Throw more hardware at it

Hello all,

I have heard from colleagues and others that today we don't care about writing clean efficient code that is low on memory because we can just throw more hardware at it to make it run reasonably. I personally really dislike being told this. I agree that hardware is becoming cheaper and faster each year, but surely this should mean we should be able to accomplish more with it, have better graphics and not that perhaps now Java can run on it (really slowly). It really does feel like it is the wrong approach to a problem to just throw more hardware at it. Is this really the only solution? Or should we step back and perhaps write some better code? It does feel to me that somewhere the hardware started to solve the software issues and we aren't fully leveraging what is available.
I think for developers this is true. If something runs slowly (compiler, not enough memory, out of disk space) then just throw more hardware at it. Its cheaper than your time.

But if you want to ship your application or game to end-users, then its all bout what do they have it. If you want to support larger market, then its only up to you to make sure your app/game runs smoothly on their hardware. Demanding that they upgrade will not solve anything. They simply won't use it.
Well yes I can agree for developers it makes sense. But you get game makers or app builders these days, and the apps they make are bulky and clunky. Some web pages in use are terrible. Take sharepoint or outlook online for example. It's almost 17mb download to just load the page.
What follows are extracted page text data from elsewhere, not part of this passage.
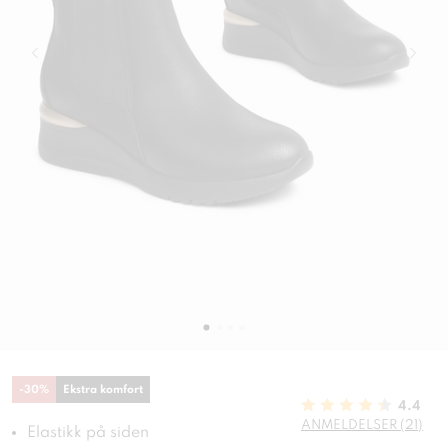
-
30
%
Ekstra komfort
4.4
ANMELDELSER (21)
Elastikk på siden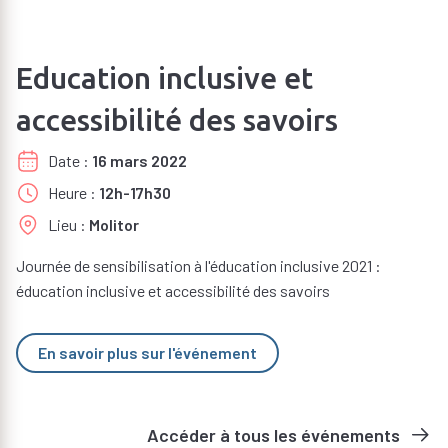
Education inclusive et
accessibilité des savoirs
Date
16 mars 2022
Heure
12h-17h30
Lieu
Molitor
Journée de sensibilisation à l'éducation inclusive 2021 :
éducation inclusive et accessibilité des savoirs
En savoir plus sur l'événement
Accéder à tous les événements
And then it can still react slowly at times. So I guess it comes down to developer time vs. hardware cost?
There's a couple ways to approach counterarguments for this. One which might resonate well with people in the tech industry is an economic argument. Something like this:

In general, you want to be as efficient with your resources (money) as possible. Hardware costs money. Programmer hours also cost money. Dissatisfied users may cost the most money.

Striking a balance in this requires having accurate and reliable estimates for about how much each of these costs to your organization (be it a company, academic research lab, free software group, or what-have-you).

If you are spending a lot on programmer salaries (relative to the benefit gained in lines-of-code in product) relative to hardware costs, because they have to spend a lot of time waiting for their code to compile or fighting sluggish servers or trying to optimize code past the point of diminishing returns, then perhaps it is worthwhile to invest a bit more in hardware, if you will save money on your programmers' salaries. Of course, maybe you're getting an even bigger savings in the end, because you end up with a better product that runs better on more peoples' computers -- again, you need to have fairly good estimates for how much each axis costs you.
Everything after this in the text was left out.